- Exercise description
Restate every line of the data word for word, except for the images.

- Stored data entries

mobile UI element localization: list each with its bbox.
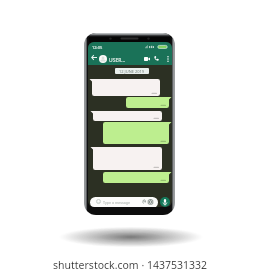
staticText: Type a message	[103, 200, 130, 205]
staticText: USER...	[109, 57, 126, 64]
staticText: shutterstock.com · 1437531332	[53, 258, 208, 272]
button[interactable]: Back	[89, 53, 98, 62]
button[interactable]: Type a message	[90, 197, 158, 207]
button[interactable]: More options	[163, 54, 172, 63]
button[interactable]: USER...	[109, 57, 126, 64]
button[interactable]: Record voice message	[160, 197, 170, 207]
button[interactable]: Video call	[142, 54, 151, 63]
button[interactable]: Contact photo	[99, 55, 107, 63]
button[interactable]: Call	[152, 54, 161, 63]
staticText: 12:05	[92, 45, 103, 50]
staticText: 12 JUNE 2019	[119, 69, 145, 74]
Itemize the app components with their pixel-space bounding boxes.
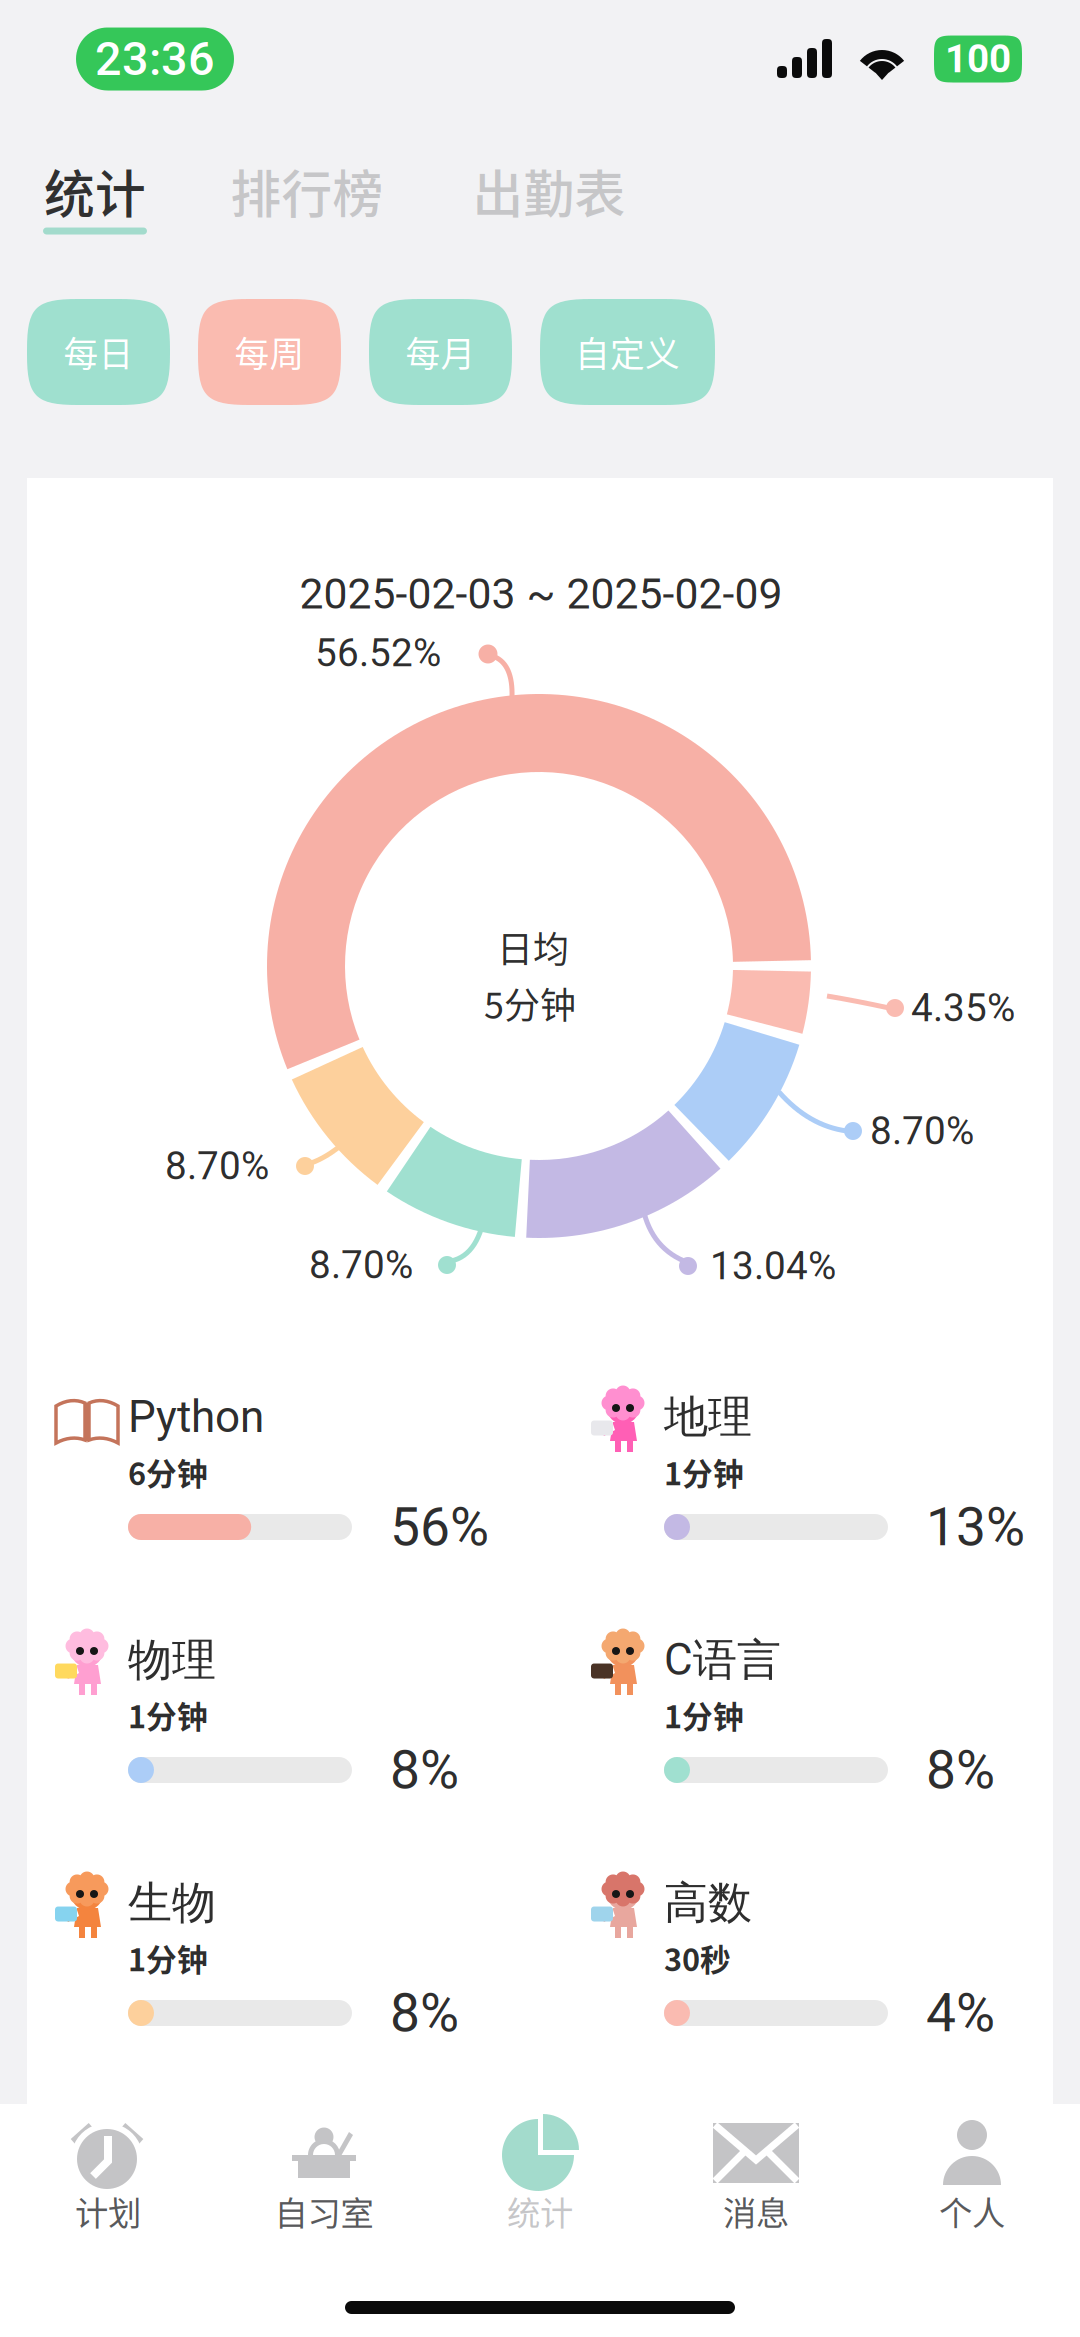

- Answer to the problem
mobile UI element localization: list each with its bbox.
staticText: Type a message	[103, 200, 130, 205]
staticText: USER...	[109, 57, 126, 64]
staticText: shutterstock.com · 1437531332	[53, 258, 208, 272]
button[interactable]: Back	[89, 53, 98, 62]
button[interactable]: Type a message	[90, 197, 158, 207]
button[interactable]: More options	[163, 54, 172, 63]
button[interactable]: USER...	[109, 57, 126, 64]
button[interactable]: Record voice message	[160, 197, 170, 207]
button[interactable]: Video call	[142, 54, 151, 63]
button[interactable]: Contact photo	[99, 55, 107, 63]
button[interactable]: Call	[152, 54, 161, 63]
staticText: 12:05	[92, 45, 103, 50]
staticText: 12 JUNE 2019	[119, 69, 145, 74]
Itemize the app components with their pixel-space bounding boxes.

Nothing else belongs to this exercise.